Admittedly there’s something like a battle of the sexes being fought here. Research shows that women are more inclined to fret about the coronavirus than men are. A Dartmouth College study from last October found that ‘men are less likely to favor precautions for COVID across the board’. Per Dartmouth, 40 percent of men thought it was time to start getting their lives back to normal rather than staying at home, compared to 28 percent of women. (Interestingly, these differences held up regardless of partisanship. Republican women were more worried than Republican men.)

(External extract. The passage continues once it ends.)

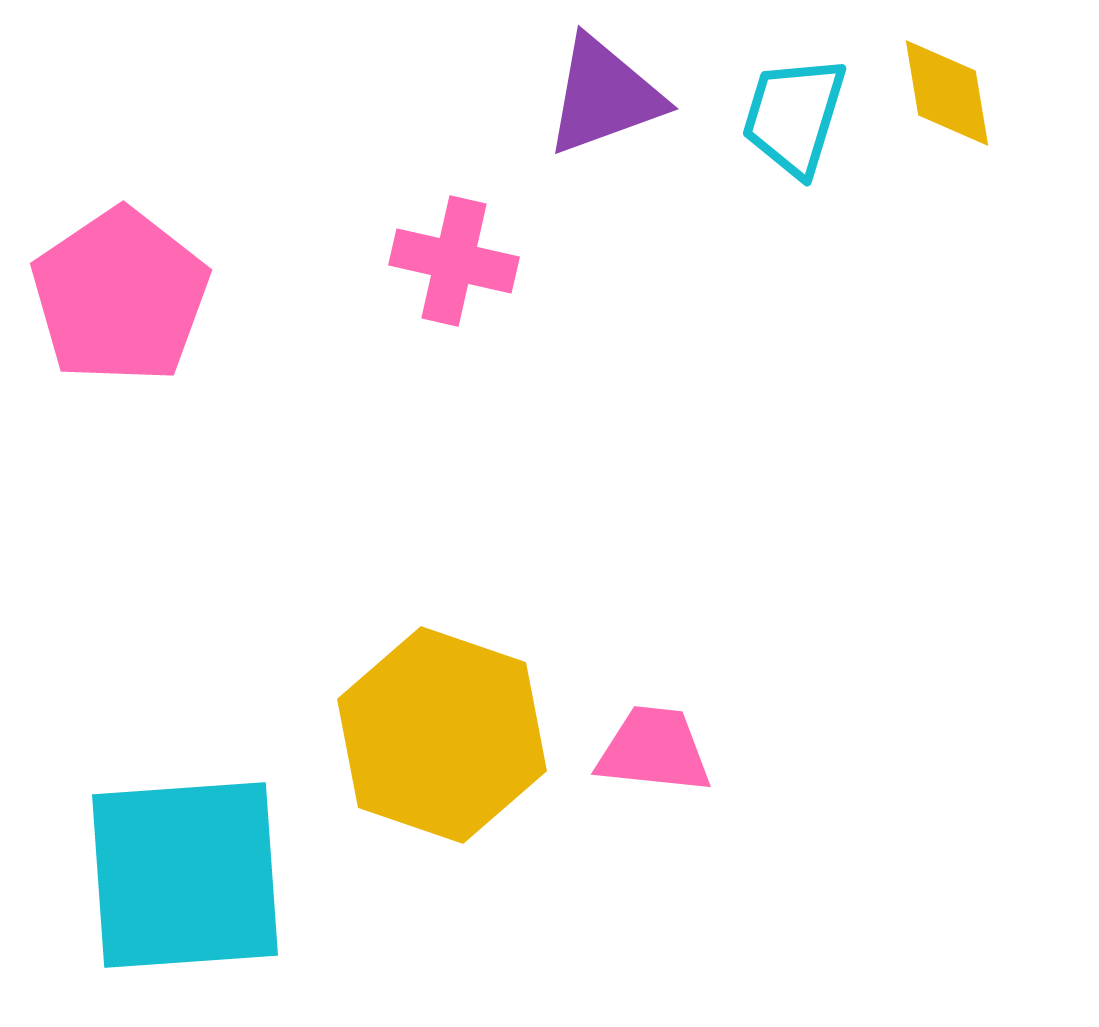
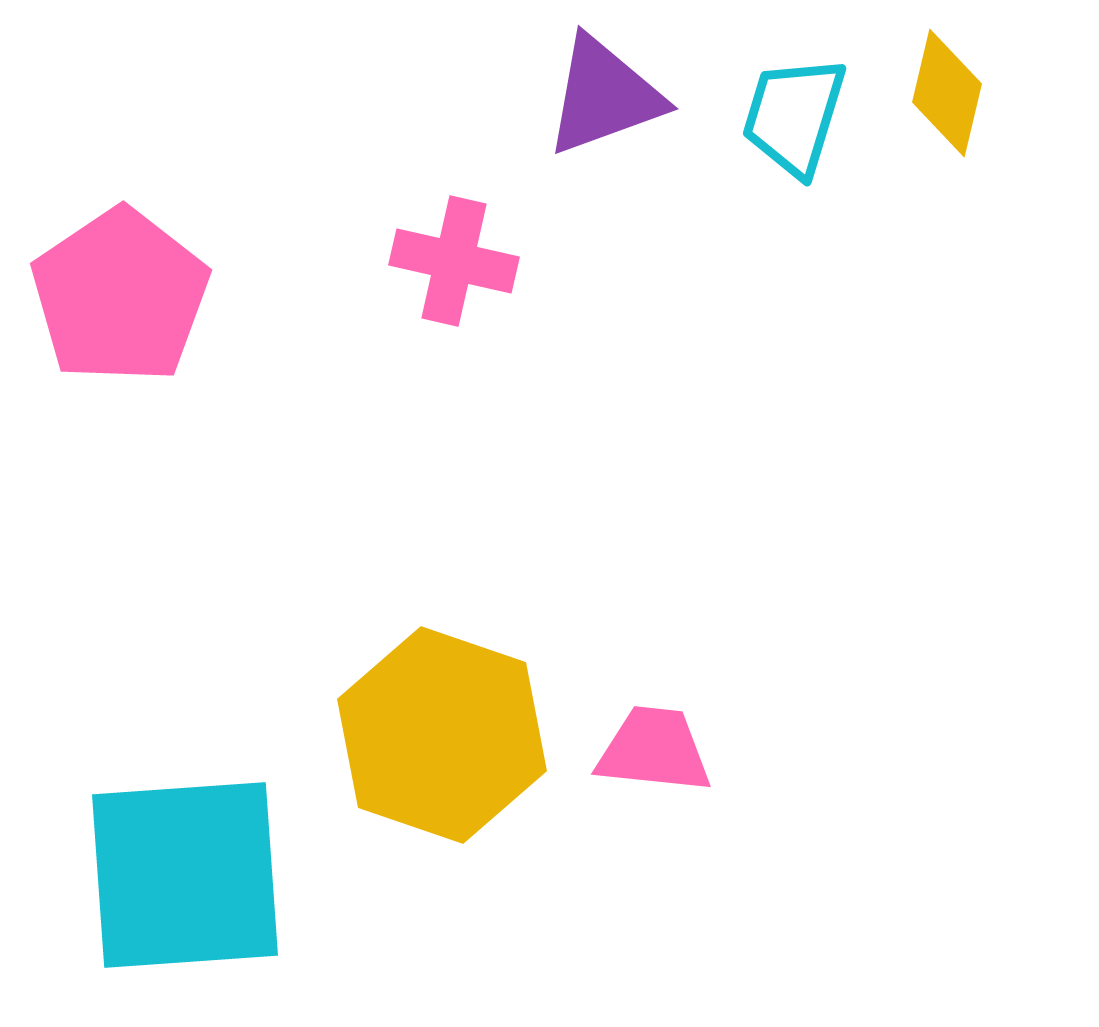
yellow diamond: rotated 23 degrees clockwise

But there’s also a difference between exercising good-faith precautions — wearing masks, working from home when possible — and getting in another’s face because he didn’t don a balaclava before heading out for a hike in the middle of the woods. And it’s on the other side of this line that we find our Karens and Joels. There’s no data available as to which sex is more likely to be confrontational over COVID restrictions. But given the anecdotal evidence — and given that men have a, shall we say, historical proclivity towards the use of force — I think we can at least conclude that Joels are a real phenomenon in need of sociological study.
Until then, the best we can do is to stereotype them. Your average Joel is around 50 and lives in a well-to-do suburb. He’s forever bragging about how his wife works, yet he pulls in most of the family income as head of that graphic design firm he started back in the 2000s. He has a ‘Biden/Harris’ bumper sticker on his car; he lodges constant noise complaints against the construction workers building the median-income housing development up the street. He’s vice president of his local HOA and once every couple of weeks cruises around the neighborhood in search of unlawfully decorated mailboxes. He’s still pissed about that Game of Thrones finale and does, in fact, have half an hour to explain to you why.
What sets Joel apart isn’t his left-wing politics or even his concern for the safety of others. It’s his hunger for a set of rules and conventions that provide him with both validation and a sense of superiority over others. History is full of just such men. Now, in a modern society that cherishes equality, we’re forced to admit: men can be just as totalitarian, petty, shrewish, haranguing and busybodied as women.